LISTED RECORDS:
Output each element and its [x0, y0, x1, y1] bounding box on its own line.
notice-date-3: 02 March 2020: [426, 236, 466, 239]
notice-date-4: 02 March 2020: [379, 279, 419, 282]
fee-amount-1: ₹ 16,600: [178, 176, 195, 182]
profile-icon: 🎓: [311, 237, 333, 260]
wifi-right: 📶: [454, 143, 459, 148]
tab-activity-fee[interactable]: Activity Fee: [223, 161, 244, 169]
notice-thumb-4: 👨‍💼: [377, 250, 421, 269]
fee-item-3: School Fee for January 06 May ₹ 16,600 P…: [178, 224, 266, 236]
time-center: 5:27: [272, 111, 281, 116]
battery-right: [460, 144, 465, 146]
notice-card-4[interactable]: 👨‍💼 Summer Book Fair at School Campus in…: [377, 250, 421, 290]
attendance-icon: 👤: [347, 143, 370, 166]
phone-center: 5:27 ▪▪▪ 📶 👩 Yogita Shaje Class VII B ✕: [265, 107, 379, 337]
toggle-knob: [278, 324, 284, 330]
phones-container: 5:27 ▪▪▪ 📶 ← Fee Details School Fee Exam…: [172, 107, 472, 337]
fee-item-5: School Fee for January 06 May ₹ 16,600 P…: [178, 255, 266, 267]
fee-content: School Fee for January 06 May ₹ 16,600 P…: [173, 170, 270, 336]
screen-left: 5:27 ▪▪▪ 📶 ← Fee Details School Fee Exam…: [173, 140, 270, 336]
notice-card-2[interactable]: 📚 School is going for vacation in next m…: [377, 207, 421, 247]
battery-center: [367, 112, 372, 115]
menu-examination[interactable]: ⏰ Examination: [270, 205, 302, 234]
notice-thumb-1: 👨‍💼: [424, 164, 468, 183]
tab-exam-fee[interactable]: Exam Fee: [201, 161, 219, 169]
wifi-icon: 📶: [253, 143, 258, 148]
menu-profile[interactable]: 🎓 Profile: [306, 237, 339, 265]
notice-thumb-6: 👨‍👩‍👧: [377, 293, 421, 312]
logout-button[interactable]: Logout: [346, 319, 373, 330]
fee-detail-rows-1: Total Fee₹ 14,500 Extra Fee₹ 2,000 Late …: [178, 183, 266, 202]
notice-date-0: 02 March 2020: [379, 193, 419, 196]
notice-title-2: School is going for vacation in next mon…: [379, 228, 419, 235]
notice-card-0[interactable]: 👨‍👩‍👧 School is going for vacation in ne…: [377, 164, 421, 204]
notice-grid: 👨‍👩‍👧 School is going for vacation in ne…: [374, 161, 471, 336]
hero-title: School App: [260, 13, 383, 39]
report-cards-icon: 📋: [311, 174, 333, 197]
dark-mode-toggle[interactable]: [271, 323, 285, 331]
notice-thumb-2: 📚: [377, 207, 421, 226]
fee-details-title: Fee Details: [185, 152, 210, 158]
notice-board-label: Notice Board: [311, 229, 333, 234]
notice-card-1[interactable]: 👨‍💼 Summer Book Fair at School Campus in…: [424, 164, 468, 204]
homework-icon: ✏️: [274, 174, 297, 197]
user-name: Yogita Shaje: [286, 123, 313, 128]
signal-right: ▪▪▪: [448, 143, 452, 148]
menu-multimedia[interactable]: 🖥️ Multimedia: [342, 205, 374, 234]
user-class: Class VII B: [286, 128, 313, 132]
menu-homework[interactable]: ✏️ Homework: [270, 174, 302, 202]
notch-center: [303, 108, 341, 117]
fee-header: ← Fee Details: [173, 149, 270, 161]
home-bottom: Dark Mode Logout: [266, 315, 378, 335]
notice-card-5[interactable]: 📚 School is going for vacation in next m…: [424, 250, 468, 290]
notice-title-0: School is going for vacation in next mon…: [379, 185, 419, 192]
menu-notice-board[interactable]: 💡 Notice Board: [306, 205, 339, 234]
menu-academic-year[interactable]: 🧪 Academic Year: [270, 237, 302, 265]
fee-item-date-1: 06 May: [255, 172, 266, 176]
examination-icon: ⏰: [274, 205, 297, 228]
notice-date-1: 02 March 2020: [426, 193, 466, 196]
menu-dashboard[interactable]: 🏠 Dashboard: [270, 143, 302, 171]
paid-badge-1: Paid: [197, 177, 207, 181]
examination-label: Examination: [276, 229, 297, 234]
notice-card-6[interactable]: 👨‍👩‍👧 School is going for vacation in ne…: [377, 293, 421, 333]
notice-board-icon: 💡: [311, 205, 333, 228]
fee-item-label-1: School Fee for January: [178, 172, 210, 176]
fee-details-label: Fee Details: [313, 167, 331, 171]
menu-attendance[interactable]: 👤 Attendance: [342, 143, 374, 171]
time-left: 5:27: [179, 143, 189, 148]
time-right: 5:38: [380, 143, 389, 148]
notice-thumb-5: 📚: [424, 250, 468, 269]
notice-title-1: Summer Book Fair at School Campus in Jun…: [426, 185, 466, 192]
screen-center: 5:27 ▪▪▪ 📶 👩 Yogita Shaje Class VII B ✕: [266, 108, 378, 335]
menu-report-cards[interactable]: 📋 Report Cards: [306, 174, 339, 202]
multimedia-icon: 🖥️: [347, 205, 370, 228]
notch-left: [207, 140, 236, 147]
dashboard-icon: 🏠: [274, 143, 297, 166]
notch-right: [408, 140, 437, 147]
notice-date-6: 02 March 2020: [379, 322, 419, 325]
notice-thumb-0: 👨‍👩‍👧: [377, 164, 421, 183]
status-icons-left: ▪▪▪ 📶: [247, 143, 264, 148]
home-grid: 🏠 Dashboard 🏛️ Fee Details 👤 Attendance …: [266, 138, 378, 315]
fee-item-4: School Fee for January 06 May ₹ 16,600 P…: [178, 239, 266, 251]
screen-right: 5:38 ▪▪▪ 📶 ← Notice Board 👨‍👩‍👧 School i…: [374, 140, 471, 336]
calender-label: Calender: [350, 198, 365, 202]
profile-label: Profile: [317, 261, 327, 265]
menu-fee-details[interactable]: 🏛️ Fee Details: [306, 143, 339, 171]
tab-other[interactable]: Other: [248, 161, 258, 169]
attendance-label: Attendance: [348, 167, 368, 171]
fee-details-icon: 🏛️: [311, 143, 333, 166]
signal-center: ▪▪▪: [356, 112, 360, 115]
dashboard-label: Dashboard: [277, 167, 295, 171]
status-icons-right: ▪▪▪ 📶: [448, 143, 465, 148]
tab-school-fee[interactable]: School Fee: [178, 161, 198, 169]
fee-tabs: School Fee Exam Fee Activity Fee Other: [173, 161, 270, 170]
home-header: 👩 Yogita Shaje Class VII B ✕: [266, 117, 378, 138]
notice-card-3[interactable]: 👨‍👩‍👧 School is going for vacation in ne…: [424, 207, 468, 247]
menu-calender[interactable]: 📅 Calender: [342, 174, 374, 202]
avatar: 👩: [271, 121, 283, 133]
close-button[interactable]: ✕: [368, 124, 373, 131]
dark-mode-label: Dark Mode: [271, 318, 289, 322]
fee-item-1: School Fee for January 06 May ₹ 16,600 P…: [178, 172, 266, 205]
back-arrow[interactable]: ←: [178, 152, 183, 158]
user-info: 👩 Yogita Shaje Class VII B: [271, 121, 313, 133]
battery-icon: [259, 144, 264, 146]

WHAT THE TASK ASKS: Faithfully reproduce all of the material.

TASK OUTPUT:
Output each element and its [x0, y0, x1, y1] bounding box on its own line.
notice-date-3: 02 March 2020: [426, 236, 466, 239]
notice-date-4: 02 March 2020: [379, 279, 419, 282]
fee-amount-1: ₹ 16,600: [178, 176, 195, 182]
profile-icon: 🎓: [311, 237, 333, 260]
wifi-right: 📶: [454, 143, 459, 148]
tab-activity-fee[interactable]: Activity Fee: [223, 161, 244, 169]
notice-thumb-4: 👨‍💼: [377, 250, 421, 269]
fee-item-3: School Fee for January 06 May ₹ 16,600 P…: [178, 224, 266, 236]
time-center: 5:27: [272, 111, 281, 116]
battery-right: [460, 144, 465, 146]
notice-card-4[interactable]: 👨‍💼 Summer Book Fair at School Campus in…: [377, 250, 421, 290]
attendance-icon: 👤: [347, 143, 370, 166]
phone-center: 5:27 ▪▪▪ 📶 👩 Yogita Shaje Class VII B ✕: [265, 107, 379, 337]
toggle-knob: [278, 324, 284, 330]
phones-container: 5:27 ▪▪▪ 📶 ← Fee Details School Fee Exam…: [172, 107, 472, 337]
fee-item-5: School Fee for January 06 May ₹ 16,600 P…: [178, 255, 266, 267]
fee-content: School Fee for January 06 May ₹ 16,600 P…: [173, 170, 270, 336]
screen-left: 5:27 ▪▪▪ 📶 ← Fee Details School Fee Exam…: [173, 140, 270, 336]
notice-card-2[interactable]: 📚 School is going for vacation in next m…: [377, 207, 421, 247]
battery-center: [367, 112, 372, 115]
menu-examination[interactable]: ⏰ Examination: [270, 205, 302, 234]
notice-thumb-1: 👨‍💼: [424, 164, 468, 183]
tab-exam-fee[interactable]: Exam Fee: [201, 161, 219, 169]
wifi-icon: 📶: [253, 143, 258, 148]
menu-profile[interactable]: 🎓 Profile: [306, 237, 339, 265]
notice-thumb-6: 👨‍👩‍👧: [377, 293, 421, 312]
logout-button[interactable]: Logout: [346, 319, 373, 330]
fee-detail-rows-1: Total Fee₹ 14,500 Extra Fee₹ 2,000 Late …: [178, 183, 266, 202]
notice-date-0: 02 March 2020: [379, 193, 419, 196]
notice-title-2: School is going for vacation in next mon…: [379, 228, 419, 235]
notice-card-0[interactable]: 👨‍👩‍👧 School is going for vacation in ne…: [377, 164, 421, 204]
notice-grid: 👨‍👩‍👧 School is going for vacation in ne…: [374, 161, 471, 336]
hero-title: School App: [260, 13, 383, 39]
report-cards-icon: 📋: [311, 174, 333, 197]
dark-mode-toggle[interactable]: [271, 323, 285, 331]
notice-thumb-2: 📚: [377, 207, 421, 226]
fee-details-title: Fee Details: [185, 152, 210, 158]
notice-board-label: Notice Board: [311, 229, 333, 234]
notice-card-1[interactable]: 👨‍💼 Summer Book Fair at School Campus in…: [424, 164, 468, 204]
homework-icon: ✏️: [274, 174, 297, 197]
user-name: Yogita Shaje: [286, 123, 313, 128]
signal-right: ▪▪▪: [448, 143, 452, 148]
menu-multimedia[interactable]: 🖥️ Multimedia: [342, 205, 374, 234]
user-class: Class VII B: [286, 128, 313, 132]
menu-homework[interactable]: ✏️ Homework: [270, 174, 302, 202]
notch-center: [303, 108, 341, 117]
fee-header: ← Fee Details: [173, 149, 270, 161]
home-bottom: Dark Mode Logout: [266, 315, 378, 335]
notice-card-5[interactable]: 📚 School is going for vacation in next m…: [424, 250, 468, 290]
notice-title-0: School is going for vacation in next mon…: [379, 185, 419, 192]
menu-notice-board[interactable]: 💡 Notice Board: [306, 205, 339, 234]
menu-academic-year[interactable]: 🧪 Academic Year: [270, 237, 302, 265]
fee-item-date-1: 06 May: [255, 172, 266, 176]
examination-icon: ⏰: [274, 205, 297, 228]
notice-date-1: 02 March 2020: [426, 193, 466, 196]
menu-dashboard[interactable]: 🏠 Dashboard: [270, 143, 302, 171]
paid-badge-1: Paid: [197, 177, 207, 181]
examination-label: Examination: [276, 229, 297, 234]
notice-card-6[interactable]: 👨‍👩‍👧 School is going for vacation in ne…: [377, 293, 421, 333]
notice-board-icon: 💡: [311, 205, 333, 228]
fee-item-label-1: School Fee for January: [178, 172, 210, 176]
fee-details-label: Fee Details: [313, 167, 331, 171]
menu-attendance[interactable]: 👤 Attendance: [342, 143, 374, 171]
time-left: 5:27: [179, 143, 189, 148]
time-right: 5:38: [380, 143, 389, 148]
notice-thumb-5: 📚: [424, 250, 468, 269]
notice-title-1: Summer Book Fair at School Campus in Jun…: [426, 185, 466, 192]
screen-center: 5:27 ▪▪▪ 📶 👩 Yogita Shaje Class VII B ✕: [266, 108, 378, 335]
menu-report-cards[interactable]: 📋 Report Cards: [306, 174, 339, 202]
multimedia-icon: 🖥️: [347, 205, 370, 228]
notch-left: [207, 140, 236, 147]
dashboard-icon: 🏠: [274, 143, 297, 166]
notch-right: [408, 140, 437, 147]
notice-date-6: 02 March 2020: [379, 322, 419, 325]
notice-thumb-0: 👨‍👩‍👧: [377, 164, 421, 183]
status-icons-left: ▪▪▪ 📶: [247, 143, 264, 148]
home-grid: 🏠 Dashboard 🏛️ Fee Details 👤 Attendance …: [266, 138, 378, 315]
fee-item-4: School Fee for January 06 May ₹ 16,600 P…: [178, 239, 266, 251]
screen-right: 5:38 ▪▪▪ 📶 ← Notice Board 👨‍👩‍👧 School i…: [374, 140, 471, 336]
calender-label: Calender: [350, 198, 365, 202]
profile-label: Profile: [317, 261, 327, 265]
menu-fee-details[interactable]: 🏛️ Fee Details: [306, 143, 339, 171]
tab-other[interactable]: Other: [248, 161, 258, 169]
attendance-label: Attendance: [348, 167, 368, 171]
fee-details-icon: 🏛️: [311, 143, 333, 166]
signal-center: ▪▪▪: [356, 112, 360, 115]
dashboard-label: Dashboard: [277, 167, 295, 171]
status-icons-right: ▪▪▪ 📶: [448, 143, 465, 148]
tab-school-fee[interactable]: School Fee: [178, 161, 198, 169]
fee-tabs: School Fee Exam Fee Activity Fee Other: [173, 161, 270, 170]
home-header: 👩 Yogita Shaje Class VII B ✕: [266, 117, 378, 138]
notice-card-3[interactable]: 👨‍👩‍👧 School is going for vacation in ne…: [424, 207, 468, 247]
menu-calender[interactable]: 📅 Calender: [342, 174, 374, 202]
avatar: 👩: [271, 121, 283, 133]
close-button[interactable]: ✕: [368, 124, 373, 131]
dark-mode-label: Dark Mode: [271, 318, 289, 322]
fee-item-1: School Fee for January 06 May ₹ 16,600 P…: [178, 172, 266, 205]
back-arrow[interactable]: ←: [178, 152, 183, 158]
user-info: 👩 Yogita Shaje Class VII B: [271, 121, 313, 133]
battery-icon: [259, 144, 264, 146]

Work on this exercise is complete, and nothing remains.